** What needs to be done **
Keep only the lines of the data below that contain "check", and copy them.

** Records for this exercise **
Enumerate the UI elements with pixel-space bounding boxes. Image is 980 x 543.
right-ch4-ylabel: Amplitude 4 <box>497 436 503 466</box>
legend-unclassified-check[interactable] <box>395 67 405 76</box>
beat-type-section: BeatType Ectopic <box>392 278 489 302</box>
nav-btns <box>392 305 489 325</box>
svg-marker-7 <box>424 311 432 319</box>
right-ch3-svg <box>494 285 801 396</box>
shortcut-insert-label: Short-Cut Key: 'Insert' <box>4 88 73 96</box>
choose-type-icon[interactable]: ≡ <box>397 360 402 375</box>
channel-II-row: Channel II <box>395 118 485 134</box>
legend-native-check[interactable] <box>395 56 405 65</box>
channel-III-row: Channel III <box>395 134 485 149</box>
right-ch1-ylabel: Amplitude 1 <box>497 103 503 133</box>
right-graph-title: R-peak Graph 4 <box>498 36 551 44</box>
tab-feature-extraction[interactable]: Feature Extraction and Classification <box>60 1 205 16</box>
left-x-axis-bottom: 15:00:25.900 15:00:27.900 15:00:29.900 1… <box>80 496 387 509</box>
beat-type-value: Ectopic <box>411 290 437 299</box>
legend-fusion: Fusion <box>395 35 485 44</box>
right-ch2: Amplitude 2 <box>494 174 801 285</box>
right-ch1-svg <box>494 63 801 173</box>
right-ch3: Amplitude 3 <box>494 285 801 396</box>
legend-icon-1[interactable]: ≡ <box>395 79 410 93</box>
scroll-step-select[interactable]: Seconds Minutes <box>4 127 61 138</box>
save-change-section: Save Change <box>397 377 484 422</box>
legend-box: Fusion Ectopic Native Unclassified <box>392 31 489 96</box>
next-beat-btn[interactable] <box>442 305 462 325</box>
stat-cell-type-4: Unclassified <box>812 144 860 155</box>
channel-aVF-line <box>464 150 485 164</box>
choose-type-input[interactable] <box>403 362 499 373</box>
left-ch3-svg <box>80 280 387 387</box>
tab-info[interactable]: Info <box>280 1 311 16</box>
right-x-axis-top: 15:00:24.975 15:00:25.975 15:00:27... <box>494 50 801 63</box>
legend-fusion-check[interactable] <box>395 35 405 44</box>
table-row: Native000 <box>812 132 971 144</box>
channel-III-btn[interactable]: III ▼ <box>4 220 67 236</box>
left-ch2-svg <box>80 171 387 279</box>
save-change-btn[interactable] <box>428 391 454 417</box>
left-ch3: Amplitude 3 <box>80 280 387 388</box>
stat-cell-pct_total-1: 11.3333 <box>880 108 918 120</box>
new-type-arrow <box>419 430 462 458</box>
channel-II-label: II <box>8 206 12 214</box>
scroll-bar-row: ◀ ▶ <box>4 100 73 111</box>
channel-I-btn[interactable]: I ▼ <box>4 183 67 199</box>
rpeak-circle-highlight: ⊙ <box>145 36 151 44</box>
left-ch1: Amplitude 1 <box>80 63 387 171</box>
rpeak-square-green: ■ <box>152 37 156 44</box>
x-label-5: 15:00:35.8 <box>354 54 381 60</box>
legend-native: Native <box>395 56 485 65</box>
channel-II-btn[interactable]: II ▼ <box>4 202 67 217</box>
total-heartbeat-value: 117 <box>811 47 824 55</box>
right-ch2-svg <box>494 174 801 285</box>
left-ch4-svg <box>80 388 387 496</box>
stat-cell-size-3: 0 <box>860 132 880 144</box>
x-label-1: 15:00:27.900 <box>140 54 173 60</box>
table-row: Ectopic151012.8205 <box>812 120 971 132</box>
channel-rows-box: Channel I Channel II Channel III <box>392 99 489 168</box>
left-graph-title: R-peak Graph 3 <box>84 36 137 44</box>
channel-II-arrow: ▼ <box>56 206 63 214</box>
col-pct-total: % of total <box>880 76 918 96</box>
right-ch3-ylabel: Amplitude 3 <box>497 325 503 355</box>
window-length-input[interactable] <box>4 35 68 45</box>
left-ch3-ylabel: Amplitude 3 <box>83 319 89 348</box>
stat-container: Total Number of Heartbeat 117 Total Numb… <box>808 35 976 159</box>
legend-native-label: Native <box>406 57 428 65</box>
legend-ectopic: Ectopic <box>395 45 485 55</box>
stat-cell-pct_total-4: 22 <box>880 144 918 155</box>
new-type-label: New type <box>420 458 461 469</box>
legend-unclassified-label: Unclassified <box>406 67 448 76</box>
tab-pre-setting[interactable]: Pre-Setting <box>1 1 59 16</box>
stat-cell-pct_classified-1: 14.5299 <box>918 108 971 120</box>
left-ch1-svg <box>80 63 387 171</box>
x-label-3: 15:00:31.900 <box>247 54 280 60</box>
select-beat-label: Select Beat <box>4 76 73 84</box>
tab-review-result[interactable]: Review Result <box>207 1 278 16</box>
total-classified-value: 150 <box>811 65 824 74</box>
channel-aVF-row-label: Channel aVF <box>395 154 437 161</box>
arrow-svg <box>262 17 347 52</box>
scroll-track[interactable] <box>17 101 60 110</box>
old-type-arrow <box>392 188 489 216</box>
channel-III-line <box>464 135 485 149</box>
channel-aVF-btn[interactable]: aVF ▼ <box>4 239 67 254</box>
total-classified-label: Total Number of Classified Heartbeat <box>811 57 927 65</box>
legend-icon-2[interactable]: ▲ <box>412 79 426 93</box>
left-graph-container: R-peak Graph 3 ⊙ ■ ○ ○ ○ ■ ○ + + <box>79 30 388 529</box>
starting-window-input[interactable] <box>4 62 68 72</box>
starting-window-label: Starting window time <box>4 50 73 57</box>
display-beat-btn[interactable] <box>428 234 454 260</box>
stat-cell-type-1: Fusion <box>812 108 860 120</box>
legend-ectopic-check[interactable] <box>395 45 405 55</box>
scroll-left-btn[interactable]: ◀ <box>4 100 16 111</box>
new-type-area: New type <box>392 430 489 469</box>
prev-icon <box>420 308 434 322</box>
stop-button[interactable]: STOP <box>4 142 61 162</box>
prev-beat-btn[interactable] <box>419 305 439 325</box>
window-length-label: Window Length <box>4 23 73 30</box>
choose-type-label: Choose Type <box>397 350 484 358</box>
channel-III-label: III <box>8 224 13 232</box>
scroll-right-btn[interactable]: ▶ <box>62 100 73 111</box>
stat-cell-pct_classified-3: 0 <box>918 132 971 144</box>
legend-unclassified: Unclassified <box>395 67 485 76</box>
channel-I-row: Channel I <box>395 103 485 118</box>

** Task solution **
legend-unclassified-check[interactable] <box>395 67 405 76</box>
legend-native-check[interactable] <box>395 56 405 65</box>
legend-fusion-check[interactable] <box>395 35 405 44</box>
legend-ectopic-check[interactable] <box>395 45 405 55</box>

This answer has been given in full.